Pierce is old, and frequently feels ostracized. This is because… he’s ostracized.  He’s out of date, forgetful, humorously racist, and has trouble relating with the rest of the gang, most of which are less than half his age. When Pierce isn’t invited to the game, he sets out to ruin it as payback.  

His first and favorite volley of attack is to pick on Fat Neil—and his weight. This does a very effective job of masking the real issue. The gang believes Fat Neil is suicidal because he’s depressed because of his obesity, and the nickname it earned him. The truth is, Fat Neil is suicidal because he thinks he’s  alone… due to his obesity.   

The gang lies to Fat Neil to try to make him feel better. Apart from Abed, none of them knows a thing about D&D, and Fat Neil can smell the forced enthusiasm. Bless their hearts, they just do a very awkward job of lulling him out of his shell by playing his favorite game and trying to enjoy it. However: their efforts wouldn’t have worked on their own.   

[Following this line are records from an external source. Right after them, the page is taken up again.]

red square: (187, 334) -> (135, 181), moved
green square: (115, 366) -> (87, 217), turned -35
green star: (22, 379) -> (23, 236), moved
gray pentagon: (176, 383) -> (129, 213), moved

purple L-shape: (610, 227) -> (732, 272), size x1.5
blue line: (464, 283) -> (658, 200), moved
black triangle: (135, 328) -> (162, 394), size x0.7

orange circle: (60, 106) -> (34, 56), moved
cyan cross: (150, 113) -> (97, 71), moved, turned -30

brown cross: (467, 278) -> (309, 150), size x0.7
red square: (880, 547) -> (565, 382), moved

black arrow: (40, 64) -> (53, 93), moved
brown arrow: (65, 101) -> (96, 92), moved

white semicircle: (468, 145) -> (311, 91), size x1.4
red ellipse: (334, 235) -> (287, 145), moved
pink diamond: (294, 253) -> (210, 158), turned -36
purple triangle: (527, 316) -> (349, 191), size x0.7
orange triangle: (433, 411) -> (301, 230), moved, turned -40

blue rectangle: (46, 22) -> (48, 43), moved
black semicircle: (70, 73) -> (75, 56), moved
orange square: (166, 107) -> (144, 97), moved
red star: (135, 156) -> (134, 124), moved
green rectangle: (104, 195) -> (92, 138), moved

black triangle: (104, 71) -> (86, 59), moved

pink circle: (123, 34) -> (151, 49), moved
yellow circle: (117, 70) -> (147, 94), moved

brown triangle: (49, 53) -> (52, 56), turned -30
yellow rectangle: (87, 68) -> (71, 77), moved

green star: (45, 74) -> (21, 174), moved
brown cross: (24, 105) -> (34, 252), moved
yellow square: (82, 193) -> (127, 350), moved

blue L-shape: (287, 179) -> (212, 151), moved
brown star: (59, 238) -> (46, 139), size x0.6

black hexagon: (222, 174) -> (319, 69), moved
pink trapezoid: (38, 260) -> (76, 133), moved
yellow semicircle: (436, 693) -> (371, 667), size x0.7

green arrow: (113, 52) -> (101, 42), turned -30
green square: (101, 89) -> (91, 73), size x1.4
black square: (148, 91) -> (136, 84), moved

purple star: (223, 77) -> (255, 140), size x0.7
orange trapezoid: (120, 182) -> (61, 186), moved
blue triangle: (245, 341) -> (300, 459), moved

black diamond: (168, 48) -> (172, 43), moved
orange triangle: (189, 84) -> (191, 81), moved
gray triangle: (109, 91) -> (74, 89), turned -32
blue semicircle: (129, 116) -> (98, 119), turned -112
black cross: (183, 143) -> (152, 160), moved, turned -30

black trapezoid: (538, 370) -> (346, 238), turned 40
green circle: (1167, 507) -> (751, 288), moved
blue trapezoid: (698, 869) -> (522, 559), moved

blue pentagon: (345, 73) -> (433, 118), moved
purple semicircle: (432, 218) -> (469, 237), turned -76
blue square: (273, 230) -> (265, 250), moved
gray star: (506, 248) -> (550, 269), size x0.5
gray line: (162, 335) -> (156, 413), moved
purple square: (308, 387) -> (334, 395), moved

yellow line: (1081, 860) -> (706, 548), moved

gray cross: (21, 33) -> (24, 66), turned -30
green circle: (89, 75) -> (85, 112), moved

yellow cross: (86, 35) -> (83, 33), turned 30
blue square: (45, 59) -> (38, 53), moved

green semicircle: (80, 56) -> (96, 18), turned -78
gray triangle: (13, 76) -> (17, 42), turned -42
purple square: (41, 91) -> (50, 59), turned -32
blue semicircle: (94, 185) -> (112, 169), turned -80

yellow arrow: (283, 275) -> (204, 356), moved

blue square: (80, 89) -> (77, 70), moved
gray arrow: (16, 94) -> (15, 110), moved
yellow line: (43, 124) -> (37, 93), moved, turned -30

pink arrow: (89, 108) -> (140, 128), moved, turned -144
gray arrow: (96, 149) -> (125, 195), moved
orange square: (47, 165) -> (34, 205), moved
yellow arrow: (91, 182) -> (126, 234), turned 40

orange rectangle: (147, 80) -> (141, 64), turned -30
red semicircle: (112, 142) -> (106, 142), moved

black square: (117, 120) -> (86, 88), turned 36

What finally saves him is Pierce’s last tirade—also the episode’s clearest moment of honesty—when he complains about feeling left behind and left out of the group. Fat Neil sees that he’s not alone in feeling alone.  This single, utterly new experience turns things around for him. Is he still Fat Neil? Yes. Does he have more work to do? You betcha. But the refreshing truth that he’s not actually alone is enough to save the day.  

Now, I have no idea what to make of the fact that the gang entirely missed the point. Even the narrator knows this: “And so it was that Pierce Hawthorne saved the life of Fat Neil… while learning very, very little.” They can’t see the real problem, they don’t know that they can’t see it. All I can do is shrug. 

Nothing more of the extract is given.